Alright… this one’s personal. And when I say personal, I mean right down to the bone.

Dementia and Alzheimer’s disease are brutal, relentless, heartbreaking afflictions. There’s no poetry in them. There’s no “silver lining.”


They do enormous damage not only to the person who is suffering, but to everyone orbiting around that person—family, friends, caregivers, loved ones who slowly watch someone they recognize disappear in front of them.


I’ve lived this. Dementia runs in my family, and the most painful, gut-wrenching experience of my life was watching members of my family go through it. It changes everything.

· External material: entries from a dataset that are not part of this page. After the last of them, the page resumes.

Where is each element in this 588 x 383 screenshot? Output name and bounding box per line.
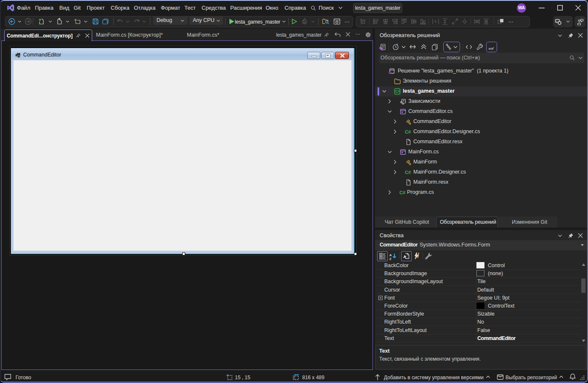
svg-text:C#: C# [399,190,405,195]
svg-text:A: A [389,253,392,257]
svg-text:C#: C# [405,170,411,175]
svg-text:C#: C# [405,129,411,134]
svg-text:C#: C# [395,89,400,94]
svg-text:Z: Z [389,257,391,260]
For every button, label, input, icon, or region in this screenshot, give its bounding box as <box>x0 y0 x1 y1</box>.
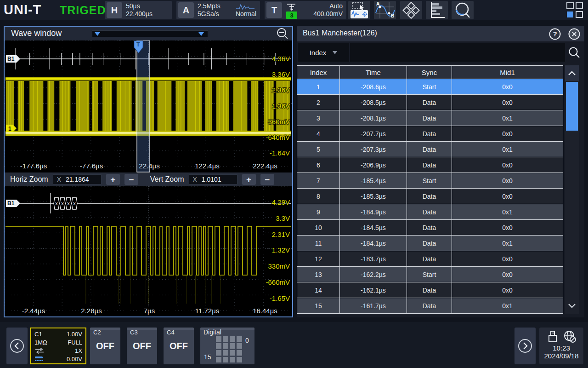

It rewires your days, your nights, your patience, your anger, your sadness. It’s exhausting and terrifying and confusing, often all at the same time. Sleepless nights. Constant tension. Guilt. Grief that starts long before anyone is gone.


It’s not an easy subject to live with, and it sure as hell isn’t an easy subject to talk about casually. So when movies decide to tackle dementia or Alzheimer’s, I take it very seriously. Because if you’ve been through it (or you’re going through it) you know immediately when a filmmaker has done the work… and when they absolutely have not.


I’ve always felt that documentaries tend to handle this subject better than narrative films. They allow space for truth, complexity, contradiction, and pain without forcing neat dramatic arcs onto something that simply does not work that way.


Right now, there’s a wonderful PBS-funded documentary called Wine, Women and Dementia that I cannot recommend highly enough. It focuses on caregivers (who might be the most important, underappreciated people on the planet) and it treats the subject with intelligence, compassion, and honesty.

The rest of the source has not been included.